▶ [Task]
Your answer should hold every line of the records below that contains the string "with".

#####

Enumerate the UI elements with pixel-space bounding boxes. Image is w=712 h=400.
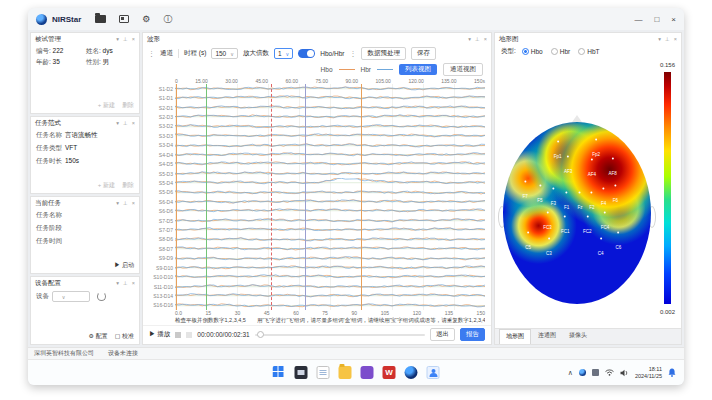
dock-close-icon[interactable]: × <box>132 121 135 127</box>
maximize-button[interactable]: □ <box>654 15 659 24</box>
event-marker-line <box>271 84 272 310</box>
dock-close-icon[interactable]: × <box>484 37 487 43</box>
electrode-label: F3 <box>551 201 556 206</box>
legend-hbo-line <box>339 69 355 70</box>
dock-menu-icon[interactable]: ▾ <box>116 201 119 207</box>
channel-label: S1-D2 <box>149 84 175 93</box>
dock-close-icon[interactable]: × <box>674 37 677 43</box>
dock-menu-icon[interactable]: ▾ <box>116 281 119 287</box>
tray-app-icon[interactable] <box>579 369 586 376</box>
radio-label: Hbo <box>531 48 543 55</box>
electrode-marker: F5 <box>537 184 542 205</box>
electrode-marker: F2 <box>589 192 594 213</box>
taskbar-nirstar-icon[interactable] <box>405 366 418 379</box>
electrode-marker: F4 <box>601 188 606 209</box>
field-value: dys <box>101 47 113 54</box>
slider-knob[interactable] <box>257 331 264 338</box>
tab-inactive[interactable]: 连通图 <box>532 329 562 344</box>
settings-gear-icon[interactable]: ⚙ <box>142 15 150 24</box>
panel-action-button[interactable]: 删除 <box>122 101 134 110</box>
dock-pin-icon[interactable]: ⊥ <box>123 201 128 207</box>
hbo-hbr-toggle[interactable] <box>298 49 315 58</box>
event-marker-line <box>361 84 362 310</box>
type-radio-hbo[interactable]: Hbo <box>522 48 543 55</box>
channel-trace <box>175 141 485 150</box>
taskbar-start-icon[interactable] <box>273 366 286 379</box>
report-button[interactable]: 报告 <box>460 328 485 341</box>
electrode-marker: Fp2 <box>592 139 600 160</box>
tab-inactive[interactable]: 摄像头 <box>563 329 593 344</box>
dock-close-icon[interactable]: × <box>132 37 135 43</box>
channel-view-button[interactable]: 通道视图 <box>443 63 483 76</box>
taskbar-media-icon[interactable] <box>361 366 374 379</box>
close-button[interactable]: × <box>671 15 676 24</box>
minimize-button[interactable]: — <box>634 15 642 24</box>
wifi-icon[interactable] <box>605 369 614 376</box>
type-radio-hbr[interactable]: Hbr <box>551 48 570 55</box>
field-row: 任务时间 <box>36 237 134 246</box>
taskbar-wps-icon[interactable]: W <box>383 366 396 379</box>
clock[interactable]: 18:11 2024/11/25 <box>635 366 662 380</box>
record-icon[interactable] <box>186 332 192 338</box>
refresh-device-icon[interactable] <box>97 292 106 301</box>
more-icon[interactable]: ⋮ <box>349 50 356 58</box>
dock-menu-icon[interactable]: ▾ <box>116 37 119 43</box>
configure-button[interactable]: ⚙ 配置 <box>89 332 108 341</box>
field: 性别: 男 <box>86 58 134 67</box>
stop-icon[interactable] <box>175 332 181 338</box>
volume-icon[interactable] <box>620 369 629 377</box>
paradigm-panel-title: 任务范式 <box>35 119 61 128</box>
channel-label: S8-D6 <box>149 235 175 244</box>
dock-pin-icon[interactable]: ⊥ <box>665 37 670 43</box>
list-view-button[interactable]: 列表视图 <box>399 64 437 75</box>
taskbar-folder-icon[interactable] <box>339 366 352 379</box>
playback-slider[interactable] <box>255 334 425 336</box>
left-sidebar: 被试管理 ▾ ⊥ × 编号: 222姓名: dys年龄: 35性别: 男 + 新… <box>30 32 140 345</box>
calibrate-button[interactable]: ▢ 校准 <box>115 332 134 341</box>
tab-active[interactable]: 地形图 <box>499 329 531 344</box>
status-bar: 深圳英智科技有限公司 设备未连接 <box>28 347 684 359</box>
channel-trace <box>175 254 485 263</box>
taskbar-explorer-icon[interactable] <box>295 366 308 379</box>
channel-trace <box>175 197 485 206</box>
save-button[interactable]: 保存 <box>411 47 436 60</box>
tray-device-icon[interactable] <box>592 369 599 376</box>
dock-menu-icon[interactable]: ▾ <box>116 121 119 127</box>
dock-close-icon[interactable]: × <box>132 281 135 287</box>
dock-menu-icon[interactable]: ▾ <box>658 37 661 43</box>
channel-menu-button[interactable]: 通道 <box>160 49 173 58</box>
dock-menu-icon[interactable]: ▾ <box>468 37 471 43</box>
channel-trace <box>175 206 485 215</box>
channel-label: S6-D4 <box>149 197 175 206</box>
channel-trace <box>175 159 485 168</box>
waveform-traces <box>175 84 485 310</box>
start-task-button[interactable]: ▶ 启动 <box>114 261 134 270</box>
info-icon[interactable]: ⓘ <box>163 15 172 24</box>
dock-pin-icon[interactable]: ⊥ <box>123 281 128 287</box>
channel-label: S9-D9 <box>149 254 175 263</box>
play-button[interactable]: ▶ 播放 <box>149 330 170 339</box>
open-file-icon[interactable] <box>95 15 106 23</box>
dock-pin-icon[interactable]: ⊥ <box>123 37 128 43</box>
device-icon[interactable] <box>119 15 129 23</box>
type-radio-hbt[interactable]: HbT <box>578 48 599 55</box>
dock-close-icon[interactable]: × <box>132 201 135 207</box>
taskbar-notepad-icon[interactable] <box>317 366 330 379</box>
taskbar-person-icon[interactable] <box>427 366 440 379</box>
panel-action-button[interactable]: + 新建 <box>98 101 115 110</box>
panel-action-button[interactable]: 删除 <box>122 181 134 190</box>
panel-action-button[interactable]: + 新建 <box>98 181 115 190</box>
scale-select[interactable]: 1∨ <box>274 48 293 59</box>
dock-pin-icon[interactable]: ⊥ <box>123 121 128 127</box>
preprocess-button[interactable]: 数据预处理 <box>361 47 406 60</box>
notification-bell-icon[interactable] <box>668 368 676 377</box>
system-tray: ∧ 18:11 2024/11/25 <box>568 366 676 380</box>
exit-button[interactable]: 退出 <box>430 328 455 341</box>
device-select[interactable]: ∨ <box>52 291 90 302</box>
tray-chevron-icon[interactable]: ∧ <box>568 369 573 377</box>
channel-trace <box>175 178 485 187</box>
app-logo-icon <box>36 14 47 25</box>
dock-pin-icon[interactable]: ⊥ <box>475 37 480 43</box>
drag-handle-icon[interactable]: ⋮ <box>148 50 155 58</box>
timespan-select[interactable]: 150∨ <box>211 48 238 59</box>
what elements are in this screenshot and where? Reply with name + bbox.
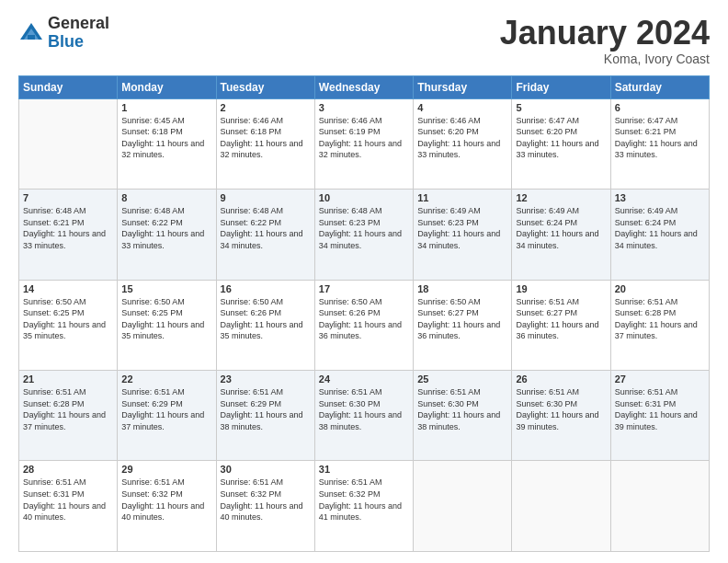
sunset-text: Sunset: 6:28 PM <box>615 308 677 317</box>
day-number: 22 <box>121 373 211 385</box>
sunrise-text: Sunrise: 6:51 AM <box>23 387 86 396</box>
day-number: 24 <box>319 373 409 385</box>
day-number: 18 <box>417 283 507 294</box>
day-info: Sunrise: 6:50 AMSunset: 6:25 PMDaylight:… <box>23 296 113 342</box>
day-info: Sunrise: 6:51 AMSunset: 6:27 PMDaylight:… <box>516 296 606 342</box>
day-number: 8 <box>121 192 211 203</box>
day-number: 19 <box>516 283 606 294</box>
sunrise-text: Sunrise: 6:49 AM <box>516 206 579 215</box>
header-saturday: Saturday <box>610 75 709 98</box>
daylight-text: Daylight: 11 hours and 36 minutes. <box>516 320 598 341</box>
sunset-text: Sunset: 6:30 PM <box>417 399 479 408</box>
table-row: 26Sunrise: 6:51 AMSunset: 6:30 PMDayligh… <box>512 371 610 461</box>
day-info: Sunrise: 6:46 AMSunset: 6:20 PMDaylight:… <box>417 115 507 161</box>
day-number: 6 <box>615 102 705 113</box>
table-row: 30Sunrise: 6:51 AMSunset: 6:32 PMDayligh… <box>216 461 314 552</box>
sunset-text: Sunset: 6:31 PM <box>23 489 85 499</box>
table-row: 9Sunrise: 6:48 AMSunset: 6:22 PMDaylight… <box>216 190 314 280</box>
daylight-text: Daylight: 11 hours and 40 minutes. <box>121 501 204 523</box>
day-info: Sunrise: 6:47 AMSunset: 6:21 PMDaylight:… <box>615 115 705 161</box>
daylight-text: Daylight: 11 hours and 39 minutes. <box>615 410 698 431</box>
daylight-text: Daylight: 11 hours and 34 minutes. <box>221 229 303 250</box>
sunrise-text: Sunrise: 6:45 AM <box>121 116 185 125</box>
day-info: Sunrise: 6:48 AMSunset: 6:22 PMDaylight:… <box>221 205 311 251</box>
calendar-week-row: 14Sunrise: 6:50 AMSunset: 6:25 PMDayligh… <box>19 280 710 370</box>
table-row: 21Sunrise: 6:51 AMSunset: 6:28 PMDayligh… <box>19 371 118 461</box>
day-number: 20 <box>615 283 705 294</box>
table-row <box>512 461 610 552</box>
day-info: Sunrise: 6:51 AMSunset: 6:32 PMDaylight:… <box>121 477 211 523</box>
day-number: 23 <box>221 373 311 385</box>
daylight-text: Daylight: 11 hours and 33 minutes. <box>516 139 598 160</box>
sunset-text: Sunset: 6:23 PM <box>417 218 479 227</box>
header: General Blue January 2024 Koma, Ivory Co… <box>18 15 710 66</box>
sunrise-text: Sunrise: 6:51 AM <box>221 477 284 487</box>
logo-text: General Blue <box>48 15 109 52</box>
sunset-text: Sunset: 6:21 PM <box>23 218 85 227</box>
sunset-text: Sunset: 6:29 PM <box>221 399 282 408</box>
weekday-header-row: Sunday Monday Tuesday Wednesday Thursday… <box>19 75 710 98</box>
day-number: 5 <box>516 102 606 113</box>
sunset-text: Sunset: 6:18 PM <box>121 127 183 136</box>
day-number: 30 <box>221 464 311 475</box>
sunrise-text: Sunrise: 6:51 AM <box>319 477 382 487</box>
month-title: January 2024 <box>500 15 710 52</box>
day-info: Sunrise: 6:51 AMSunset: 6:31 PMDaylight:… <box>23 477 113 523</box>
calendar-week-row: 21Sunrise: 6:51 AMSunset: 6:28 PMDayligh… <box>19 371 710 461</box>
day-number: 27 <box>615 373 705 385</box>
day-info: Sunrise: 6:50 AMSunset: 6:26 PMDaylight:… <box>319 296 409 342</box>
daylight-text: Daylight: 11 hours and 32 minutes. <box>221 139 303 160</box>
day-number: 14 <box>23 283 113 294</box>
table-row: 29Sunrise: 6:51 AMSunset: 6:32 PMDayligh… <box>118 461 216 552</box>
sunset-text: Sunset: 6:20 PM <box>516 127 577 136</box>
table-row: 4Sunrise: 6:46 AMSunset: 6:20 PMDaylight… <box>414 98 512 189</box>
sunset-text: Sunset: 6:18 PM <box>221 127 282 136</box>
day-number: 4 <box>417 102 507 113</box>
day-number: 16 <box>221 283 311 294</box>
table-row: 19Sunrise: 6:51 AMSunset: 6:27 PMDayligh… <box>512 280 610 370</box>
title-block: January 2024 Koma, Ivory Coast <box>500 15 710 66</box>
sunset-text: Sunset: 6:30 PM <box>319 399 381 408</box>
header-sunday: Sunday <box>19 75 118 98</box>
logo: General Blue <box>18 15 109 52</box>
table-row: 2Sunrise: 6:46 AMSunset: 6:18 PMDaylight… <box>216 98 314 189</box>
daylight-text: Daylight: 11 hours and 35 minutes. <box>121 320 204 341</box>
sunset-text: Sunset: 6:26 PM <box>319 308 381 317</box>
daylight-text: Daylight: 11 hours and 37 minutes. <box>121 410 204 431</box>
calendar-week-row: 28Sunrise: 6:51 AMSunset: 6:31 PMDayligh… <box>19 461 710 552</box>
day-info: Sunrise: 6:50 AMSunset: 6:27 PMDaylight:… <box>417 296 507 342</box>
sunrise-text: Sunrise: 6:48 AM <box>23 206 86 215</box>
calendar-week-row: 7Sunrise: 6:48 AMSunset: 6:21 PMDaylight… <box>19 190 710 280</box>
sunset-text: Sunset: 6:25 PM <box>121 308 183 317</box>
sunset-text: Sunset: 6:27 PM <box>516 308 577 317</box>
sunrise-text: Sunrise: 6:48 AM <box>121 206 185 215</box>
sunset-text: Sunset: 6:30 PM <box>516 399 577 408</box>
table-row: 20Sunrise: 6:51 AMSunset: 6:28 PMDayligh… <box>610 280 709 370</box>
table-row: 27Sunrise: 6:51 AMSunset: 6:31 PMDayligh… <box>610 371 709 461</box>
sunrise-text: Sunrise: 6:51 AM <box>23 477 86 487</box>
day-info: Sunrise: 6:49 AMSunset: 6:23 PMDaylight:… <box>417 205 507 251</box>
table-row: 16Sunrise: 6:50 AMSunset: 6:26 PMDayligh… <box>216 280 314 370</box>
subtitle: Koma, Ivory Coast <box>500 52 710 66</box>
sunrise-text: Sunrise: 6:47 AM <box>516 116 579 125</box>
table-row: 7Sunrise: 6:48 AMSunset: 6:21 PMDaylight… <box>19 190 118 280</box>
sunset-text: Sunset: 6:21 PM <box>615 127 677 136</box>
daylight-text: Daylight: 11 hours and 36 minutes. <box>417 320 500 341</box>
day-info: Sunrise: 6:48 AMSunset: 6:21 PMDaylight:… <box>23 205 113 251</box>
sunrise-text: Sunrise: 6:51 AM <box>319 387 382 396</box>
table-row <box>19 98 118 189</box>
sunset-text: Sunset: 6:22 PM <box>121 218 183 227</box>
day-info: Sunrise: 6:51 AMSunset: 6:29 PMDaylight:… <box>221 386 311 432</box>
sunset-text: Sunset: 6:29 PM <box>121 399 183 408</box>
day-info: Sunrise: 6:51 AMSunset: 6:29 PMDaylight:… <box>121 386 211 432</box>
table-row <box>610 461 709 552</box>
table-row: 28Sunrise: 6:51 AMSunset: 6:31 PMDayligh… <box>19 461 118 552</box>
sunrise-text: Sunrise: 6:51 AM <box>417 387 481 396</box>
header-thursday: Thursday <box>414 75 512 98</box>
daylight-text: Daylight: 11 hours and 41 minutes. <box>319 501 402 523</box>
sunset-text: Sunset: 6:32 PM <box>121 489 183 499</box>
sunrise-text: Sunrise: 6:51 AM <box>121 477 185 487</box>
sunset-text: Sunset: 6:19 PM <box>319 127 381 136</box>
day-info: Sunrise: 6:46 AMSunset: 6:18 PMDaylight:… <box>221 115 311 161</box>
day-number: 13 <box>615 192 705 203</box>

#####

▶ [Task result]
Enumerate the UI elements with pixel-space bounding boxes. Image is w=712 h=400.
what elements are in this screenshot and where? Reply with name + bbox.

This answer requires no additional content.